Leaving pictures aside, restate exactly the lines of the data below, from the first one through the line that contains "ind i online".

** Task inputs follows **

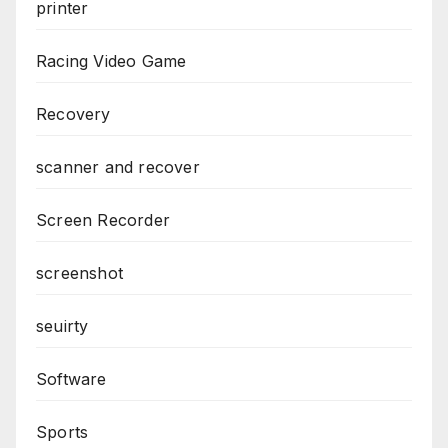
printer
Racing Video Game
Recovery
scanner and recover
Screen Recorder
screenshot
seuirty
Software
Sports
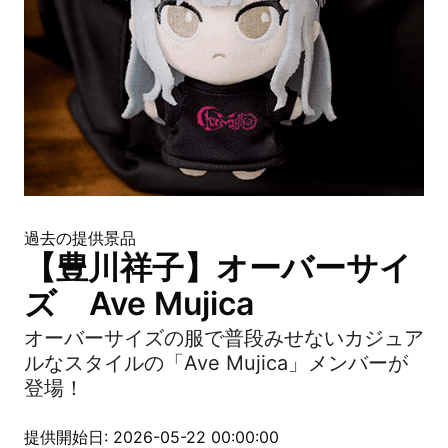
過去の提供景品
【豊川祥子】オーバーサイ
ズ Ave Mujica
オーバーサイズの服で普段みせないカジュア
ルなスタイルの「Ave Mujica」メンバーが
登場！
提供開始日: 2026-05-22 00:00:00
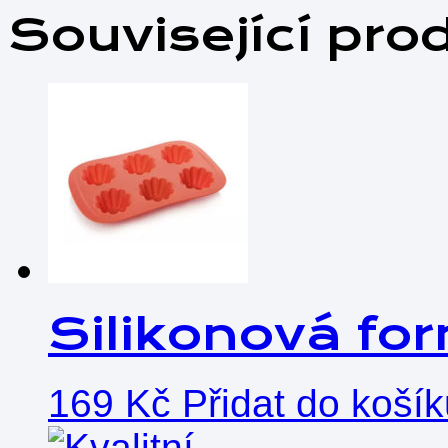
Související pro
Silikonová fo
169
Kč
Přidat do koší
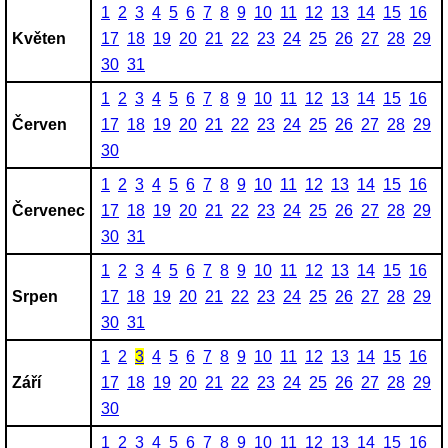
1
2
3
4
5
6
7
8
9
10
11
12
13
14
15
16
Květen
17
18
19
20
21
22
23
24
25
26
27
28
29
30
31
1
2
3
4
5
6
7
8
9
10
11
12
13
14
15
16
Červen
17
18
19
20
21
22
23
24
25
26
27
28
29
30
1
2
3
4
5
6
7
8
9
10
11
12
13
14
15
16
Červenec
17
18
19
20
21
22
23
24
25
26
27
28
29
30
31
1
2
3
4
5
6
7
8
9
10
11
12
13
14
15
16
Srpen
17
18
19
20
21
22
23
24
25
26
27
28
29
30
31
1
2
3
4
5
6
7
8
9
10
11
12
13
14
15
16
Září
17
18
19
20
21
22
23
24
25
26
27
28
29
30
1
2
3
4
5
6
7
8
9
10
11
12
13
14
15
16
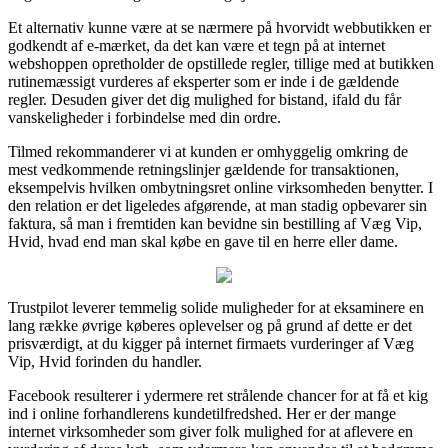
Et alternativ kunne være at se nærmere på hvorvidt webbutikken er
godkendt af e-mærket, da det kan være et tegn på at internet
webshoppen opretholder de opstillede regler, tillige med at butikken
rutinemæssigt vurderes af eksperter som er inde i de gældende
regler. Desuden giver det dig mulighed for bistand, ifald du får
vanskeligheder i forbindelse med din ordre.
Tilmed rekommanderer vi at kunden er omhyggelig omkring de
mest vedkommende retningslinjer gældende for transaktionen,
eksempelvis hvilken ombytningsret online virksomheden benytter. I
den relation er det ligeledes afgørende, at man stadig opbevarer sin
faktura, så man i fremtiden kan bevidne sin bestilling af Væg Vip,
Hvid, hvad end man skal købe en gave til en herre eller dame.
Trustpilot leverer temmelig solide muligheder for at eksaminere en
lang række øvrige køberes oplevelser og på grund af dette er det
prisværdigt, at du kigger på internet firmaets vurderinger af Væg
Vip, Hvid forinden du handler.
Facebook resulterer i ydermere ret strålende chancer for at få et kig
ind i online forhandlerens kundetilfredshed. Her er der mange
internet virksomheder som giver folk mulighed for at aflevere en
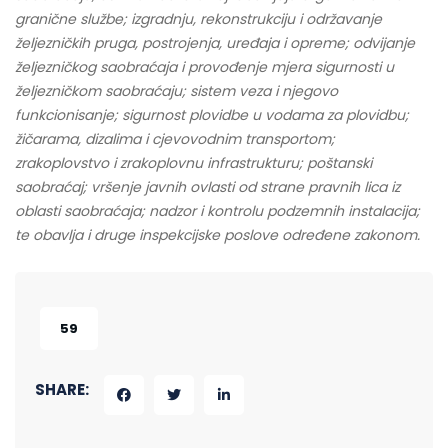
granične službe; izgradnju, rekonstrukciju i održavanje
željezničkih pruga, postrojenja, uređaja i opreme; odvijanje
željezničkog saobraćaja i provođenje mjera sigurnosti u
željezničkom saobraćaju; sistem veza i njegovo
funkcionisanje; sigurnost plovidbe u vodama za plovidbu;
žičarama, dizalima i cjevovodnim transportom;
zrakoplovstvo i zrakoplovnu infrastrukturu; poštanski
saobraćaj; vršenje javnih ovlasti od strane pravnih lica iz
oblasti saobraćaja; nadzor i kontrolu podzemnih instalacija;
te obavlja i druge inspekcijske poslove određene zakonom.
59
SHARE:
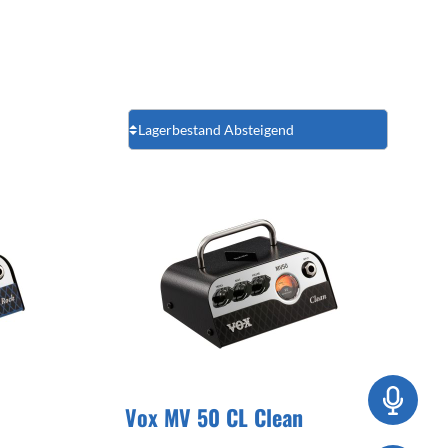
Vox MV 50 CL Clean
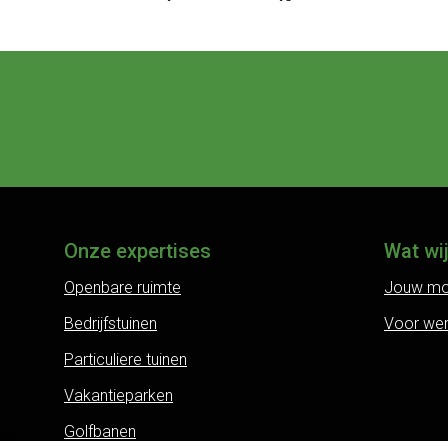
Onze expertises
Wat wi
Openbare ruimte
Jouw mo
Bedrijfstuinen
Voor we
Particuliere tuinen
Vakantieparken
Golfbanen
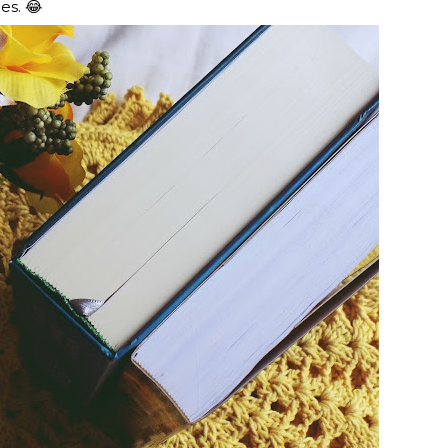
es. 😂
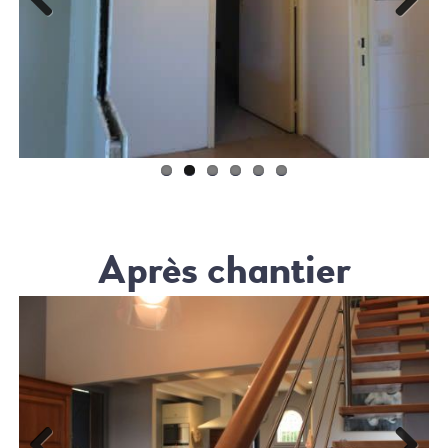
Previ
Next
ous
Après chantier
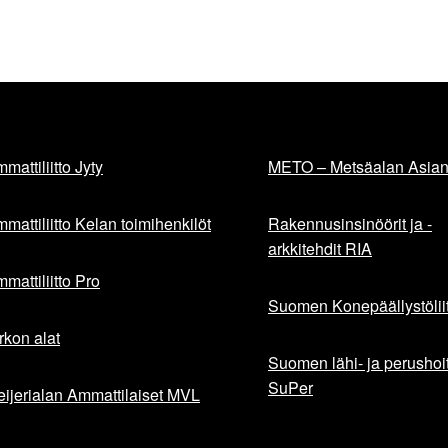
mattiliitto Jyty
METO – Metsäalan Asiant
mattiliitto Kelan toimihenkilöt
Rakennusinsinöörit ja -
arkkitehdit RIA
mattiliitto Pro
Suomen Konepäällystöliit
rkon alat
Suomen lähi- ja perushoita
SuPer
ijerialan Ammattilaiset MVL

** End of Task inputs **

## The completed task
printer
Racing Video Game
Recovery
scanner and recover
Screen Recorder
screenshot
seuirty
Software
Sports
過去の提供景品
【豊川祥子】オーバーサイ
ズ Ave Mujica
オーバーサイズの服で普段みせないカジュア
ルなスタイルの「Ave Mujica」メンバーが
登場！
提供開始日: 2026-05-22 00:00:00
Související pro
Silikonová fo
169
Kč
Přidat do koší
1
2
3
4
5
6
7
8
9
10
11
12
13
14
15
16
Květen
17
18
19
20
21
22
23
24
25
26
27
28
29
30
31
1
2
3
4
5
6
7
8
9
10
11
12
13
14
15
16
Červen
17
18
19
20
21
22
23
24
25
26
27
28
29
30
1
2
3
4
5
6
7
8
9
10
11
12
13
14
15
16
Červenec
17
18
19
20
21
22
23
24
25
26
27
28
29
30
31
1
2
3
4
5
6
7
8
9
10
11
12
13
14
15
16
Srpen
17
18
19
20
21
22
23
24
25
26
27
28
29
30
31
1
2
3
4
5
6
7
8
9
10
11
12
13
14
15
16
Září
17
18
19
20
21
22
23
24
25
26
27
28
29
30
1
2
3
4
5
6
7
8
9
10
11
12
13
14
15
16
Et alternativ kunne være at se nærmere på hvorvidt webbutikken er
godkendt af e-mærket, da det kan være et tegn på at internet
webshoppen opretholder de opstillede regler, tillige med at butikken
rutinemæssigt vurderes af eksperter som er inde i de gældende
regler. Desuden giver det dig mulighed for bistand, ifald du får
vanskeligheder i forbindelse med din ordre.
Tilmed rekommanderer vi at kunden er omhyggelig omkring de
mest vedkommende retningslinjer gældende for transaktionen,
eksempelvis hvilken ombytningsret online virksomheden benytter. I
den relation er det ligeledes afgørende, at man stadig opbevarer sin
faktura, så man i fremtiden kan bevidne sin bestilling af Væg Vip,
Hvid, hvad end man skal købe en gave til en herre eller dame.
Trustpilot leverer temmelig solide muligheder for at eksaminere en
lang række øvrige køberes oplevelser og på grund af dette er det
prisværdigt, at du kigger på internet firmaets vurderinger af Væg
Vip, Hvid forinden du handler.
Facebook resulterer i ydermere ret strålende chancer for at få et kig
ind i online forhandlerens kundetilfredshed. Her er der mange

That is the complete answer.